3. It has a unique aesthetic.
In an excellent think piece, Pitchfork’s Adam Ward waxes nostalgia for the low-bitrate file and its ability to transmit an artistic feeling unique to the medium:
“I’ve come to love these awful quality files. In most cases, listening to their lossless versions just doesn’t sound right to me. My 128 kbps version of Mario’s ‘Let Me Love You’ still has the intro skit from the music video attached, hearing the song without it is jarring. With each layer of compression you can practically hear the thousands of others who shared and copied the same MP3, like a destructive digital fingerprint…. I’ve got dozens of tracks like these on my computer still. A 58 kbps copy of Kyuss’ ‘Supa Scoopa and Mighty Scoop’ that sounds like it’s being played through a payphone. A bootlegged CD of Hendrix demos transcoded up from somewhere to 128 kbps.”
Much like vinyl imparts a certain imperfect-but-adored sound through time, dust collected, faulty needles, and warped records, the same can be said of the MP3. Arguably, retro-MP3 production value is more in line with the tenor of our digital, postmodern age. We now have free apps on our phone to imitate crappy VHS camcorders. We share dank Instagram content that harnesses the style of visual degradation, mash-up and retro Windows ’98 artifacts — why not bring back the 128 kbps MP3 as well?
4. The turn of the century was a file-sharing golden age.
Sorry if you weren’t there, but the late ’90s and early 2000s were fantastic. Once P2P was pioneered via Napster, the floodgates opened and the world of music sharing was here to stay. As an artist and a listener, my personal opinion is that we’ve regressed from that time. The problem with the P2P era, admittedly, was that artists were not getting remunerated for their recordings as disruptive tech eagerly pulled down the bloated major-label system. But, well, we’re still not getting paid that much anyway.
The promise of the era was that through intellectual property reform, we would move to a more artist-friendly and less commercial music business. But the more things change, the more things stay the same.

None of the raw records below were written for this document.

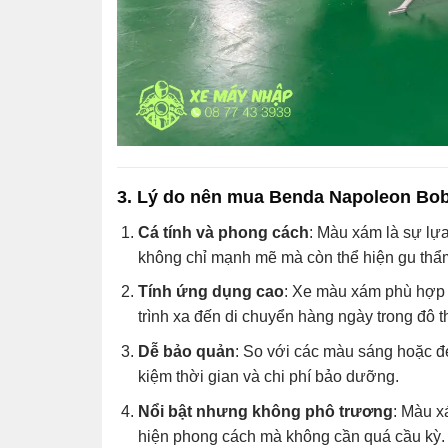
3. Lý do nên mua Benda Napoleon Bo
Cá tính và phong cách
: Màu xám là sự lự
không chỉ mạnh mẽ mà còn thể hiện gu thẩ
Tính ứng dụng cao
: Xe màu xám phù hợp v
trình xa đến di chuyển hàng ngày trong đô th
Dễ bảo quản
: So với các màu sáng hoặc đen
kiệm thời gian và chi phí bảo dưỡng.
Nổi bật nhưng không phô trương
: Màu x
hiện phong cách mà không cần quá cầu kỳ.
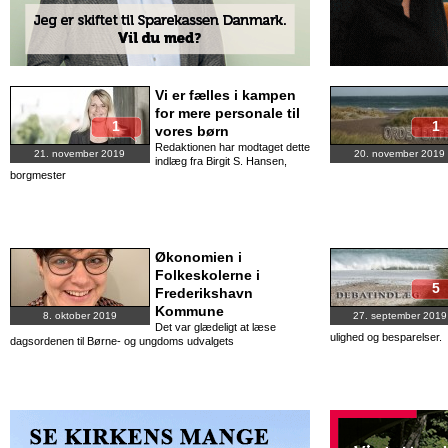
Vi er fælles i kampen
for mere personale til
1
1
vores børn
Redaktionen har modtaget dette
21. november 2019
20. november 2019
indlæg fra Birgit S. Hansen,
borgmester
Økonomien i
Folkeskolerne i
5
Frederikshavn
Kommune
8. oktober 2019
27. september 2019
Det var glædeligt at læse
ulighed og besparelser.
dagsordenen til Børne- og ungdoms udvalgets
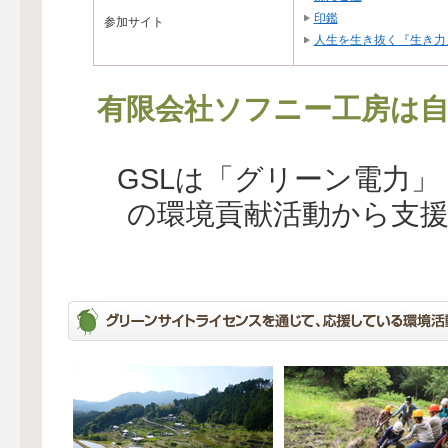
印鑑
参加サイト
人生を生き抜く『生き力
有限会社ソフニー工房は自
GSLは「グリーン電力
の環境貢献活動から支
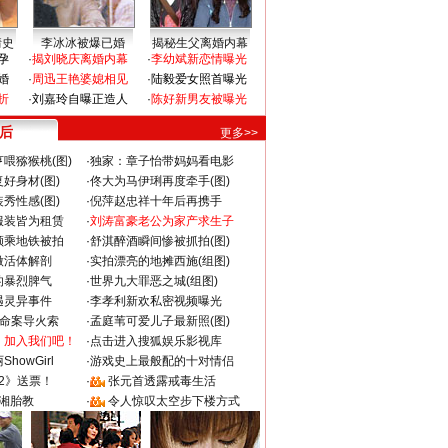
情史
李冰冰被爆已婚
揭秘生父离婚内幕
孕
·
揭刘晓庆离婚内幕
·
李幼斌新恋情曝光
婚
·
周迅王艳婆媳相见
·
陆毅爱女照首曝光
折
·
刘嘉玲自曝正造人
·
陈好新男友被曝光
 后
更多>>
喂猕猴桃(图)
·
独家：章子怡带妈妈看电影
好身材(图)
·
佟大为马伊琍再度牵手(图)
秀性感(图)
·
倪萍赵忠祥十年后再携手
服装皆为租赁
·
刘涛富豪老公为家产求生子
颜乘地铁被拍
·
舒淇醉酒瞬间惨被抓拍(图)
做活体解剖
·
实拍漂亮的地摊西施(组图)
的暴烈脾气
·
世界九大罪恶之城(组图)
遇灵异事件
·
李孝利新欢私密视频曝光
成命案导火索
·
孟庭苇可爱儿子最新照(图)
：加入我们吧！
·
点击进入搜狐娱乐影视库
howGirl
·
游戏史上最般配的十对情侣
2》送票！
·
张元首透露戒毒生活
湘胎教
·
令人惊叹太空步下楼方式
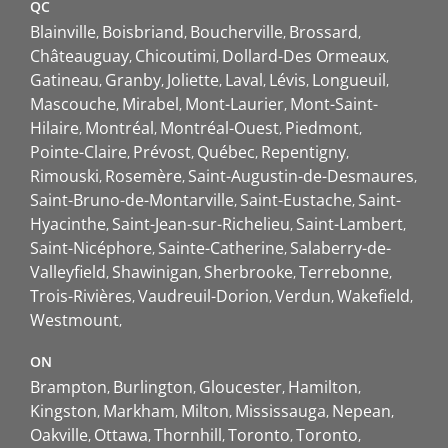
QC
Blainville
Boisbriand
Boucherville
Brossard
Châteauguay
Chicoutimi
Dollard-Des Ormeaux
Gatineau
Granby
Joliette
Laval
Lévis
Longueuil
Mascouche
Mirabel
Mont-Laurier
Mont-Saint-
Hilaire
Montréal
Montréal-Ouest
Piedmont
Pointe-Claire
Prévost
Québec
Repentigny
Rimouski
Rosemère
Saint-Augustin-de-Desmaures
Saint-Bruno-de-Montarville
Saint-Eustache
Saint-
Hyacinthe
Saint-Jean-sur-Richelieu
Saint-Lambert
Saint-Nicéphore
Sainte-Catherine
Salaberry-de-
Valleyfield
Shawinigan
Sherbrooke
Terrebonne
Trois-Rivières
Vaudreuil-Dorion
Verdun
Wakefield
Westmount
ON
Brampton
Burlington
Gloucester
Hamilton
Kingston
Markham
Milton
Mississauga
Nepean
Oakville
Ottawa
Thornhill
Toronto
Toronto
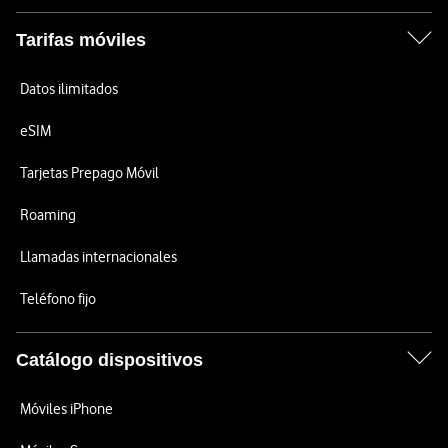
Tarifas móviles
Datos ilimitados
eSIM
Tarjetas Prepago Móvil
Roaming
Llamadas internacionales
Teléfono fijo
Catálogo dispositivos
Móviles iPhone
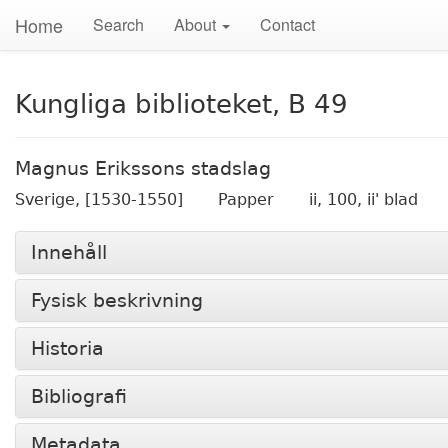
Home
Search
About
Contact
Kungliga biblioteket, B 49
Magnus Erikssons stadslag
Sverige,
[1530-1550]
Papper
ii, 100, ii' blad
Innehåll
Fysisk beskrivning
Historia
Bibliografi
Metadata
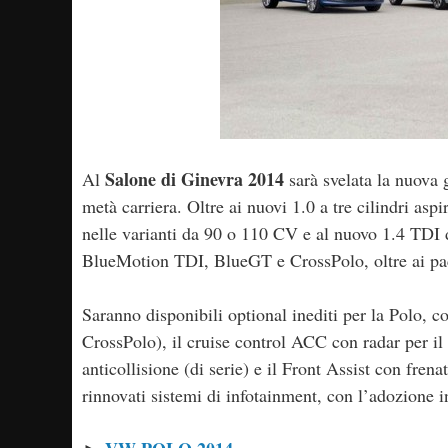
Salone di Ginevra 2014
Al
sarà svelata la nuova
metà carriera. Oltre ai nuovi 1.0 a tre cilindri asp
nelle varianti da 90 o 110 CV e al nuovo 1.4 TDI
BlueMotion TDI, BlueGT e CrossPolo, oltre ai pa
Saranno disponibili optional inediti per la Polo, c
CrossPolo), il cruise control ACC con radar per il c
anticollisione (di serie) e il Front Assist con fren
rinnovati sistemi di infotainment, con l’adozione 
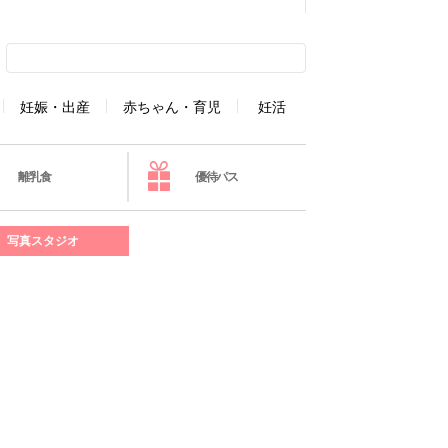
妊娠・出産
赤ちゃん・育児
妊活
離乳食
優待パス
写真スタジオ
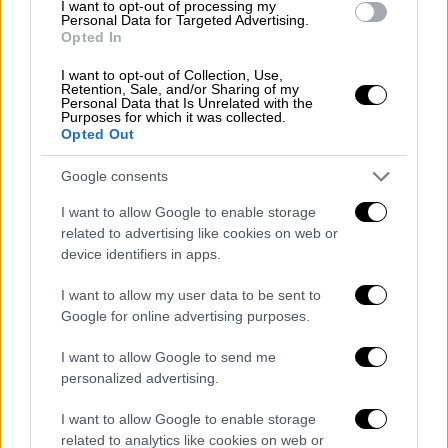
I want to opt-out of processing my
κάλπες, ασκώντας παράλληλα κριτική στην
Personal Data for Targeted Advertising.
Opted In
αντιπολίτευση πως δεν καταθέτει αξιόπιστη
εναλλακτική πρόταση.
I want to opt-out of Collection, Use,
Retention, Sale, and/or Sharing of my
Personal Data that Is Unrelated with the
«Η αντιπολίτευση έχει πρόβλημα αυτή τη
Purposes for which it was collected.
Opted Out
στιγμή
διακυβερνησιμότητας
. Η χώρα έχει
σταθερή κυβέρνηση και αποτελεί εξαίρεση
Google consents
στην Ευρώπη. Έχει μία κυβέρνηση με άνετη
I want to allow Google to enable storage
κοινοβουλευτική πλειοψηφία, με ισχυρή
related to advertising like cookies on web or
λαϊκή εντολή, μέχρι την άνοιξη του 2027»
device identifiers in apps.
υπογράμμισε ο πρωθυπουργός, σε πρόσφατη
συνέντευξή του.
I want to allow my user data to be sent to
Google for online advertising purposes.
Στο Μαξίμου διαβάζουν με προσοχή τα
I want to allow Google to send me
ευρήματα των μετρήσεων, αν και γνωρίζουν
personalized advertising.
πώς οι δημοσκοπήσεις αποτελούν μια
φωτογραφία της στιγμής. Όσον αφορά στην
I want to allow Google to enable storage
επόμενη ημέρα σύμφωνα με την
Metron
related to analytics like cookies on web or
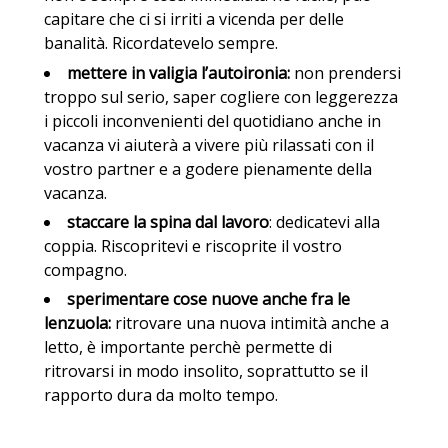
capitare che ci si irriti a vicenda per delle
banalità. Ricordatevelo sempre.
mettere in valigia l’autoironia:
non prendersi
troppo sul serio, saper cogliere con leggerezza
i piccoli inconvenienti del quotidiano anche in
vacanza vi aiuterà a vivere più rilassati con il
vostro partner e a godere pienamente della
vacanza.
staccare la spina dal lavoro
: dedicatevi alla
coppia. Riscopritevi e riscoprite il vostro
compagno.
sperimentare cose nuove anche fra le
lenzuola:
ritrovare una nuova intimità anche a
letto, è importante perchè permette di
ritrovarsi in modo insolito, soprattutto se il
rapporto dura da molto tempo.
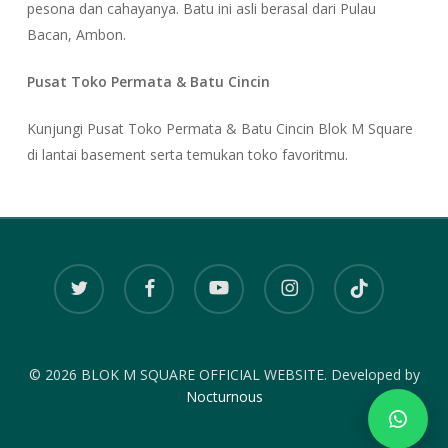
pesona dan cahayanya. Batu ini asli berasal dari Pulau
Bacan, Ambon.
Pusat Toko Permata & Batu Cincin
Kunjungi Pusat Toko Permata & Batu Cincin Blok M Square
di lantai basement serta temukan toko favoritmu.
twitter
facebook
youtube
instagram
tiktok
© 2026 BLOK M SQUARE OFFICIAL WEBSITE. Developed by
Nocturnous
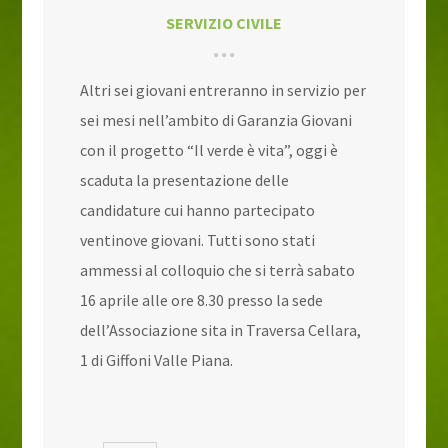
SERVIZIO CIVILE
Altri sei giovani entreranno in servizio per
sei mesi nell’ambito di Garanzia Giovani
con il progetto “Il verde è vita”, oggi è
scaduta la presentazione delle
candidature cui hanno partecipato
ventinove giovani. Tutti sono stati
ammessi al colloquio che si terrà sabato
16 aprile alle ore 8.30 presso la sede
dell’Associazione sita in Traversa Cellara,
1 di Giffoni Valle Piana.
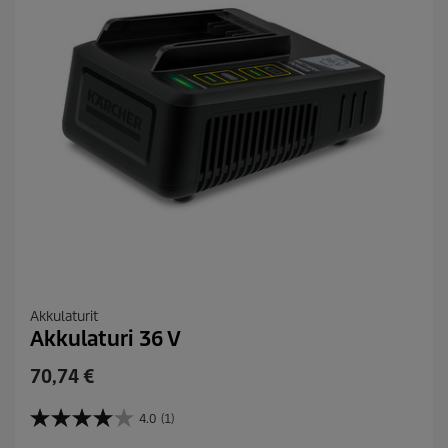
e
e
l
u
a
Akkulaturit
Akkulaturi 36 V
C
70,74 €
u
r
4.0
(1)
4
r
.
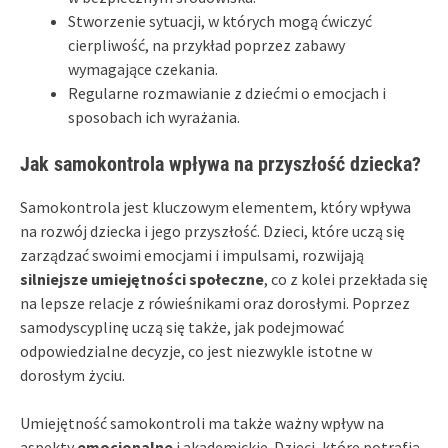
Stworzenie sytuacji, w których mogą ćwiczyć
cierpliwość, na przykład poprzez zabawy
wymagające czekania.
Regularne rozmawianie z dziećmi o emocjach i
sposobach ich wyrażania.
Jak samokontrola wpływa na przyszłość dziecka?
Samokontrola jest kluczowym elementem, który wpływa
na rozwój dziecka i jego przyszłość. Dzieci, które uczą się
zarządzać swoimi emocjami i impulsami, rozwijają
silniejsze umiejętności społeczne
, co z kolei przekłada się
na lepsze relacje z rówieśnikami oraz dorosłymi. Poprzez
samodyscyplinę uczą się także, jak podejmować
odpowiedzialne decyzje, co jest niezwykle istotne w
dorosłym życiu.
Umiejętność samokontroli ma także ważny wpływ na
aspekty
emocjonalne
i akademickie. Dzieci, które potrafią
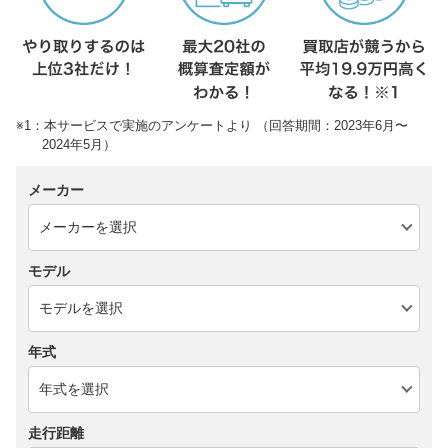
※1：本サービスで実施のアンケートより （回答期間：2023年6月〜
2024年5月）
メーカー
モデル
年式
走行距離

The 1% skim milk of the music industry has survived the barbarians at the gate, born again within the world of music streaming. In 2019, the listener pays only a little more for the convenience of streaming, but the money they do pay is vacuumed up by large tech and labels via the gated publishing communities like Spotify, Apple Music, and Google Play. Artists still struggle, as the innovations of tech revolutionaries were co-opted and sanitized by corporate interest.
Now, if you’ll excuse me, I’m gonna go scope some torrents and dream about what might have been. Happy April Fools’ Day.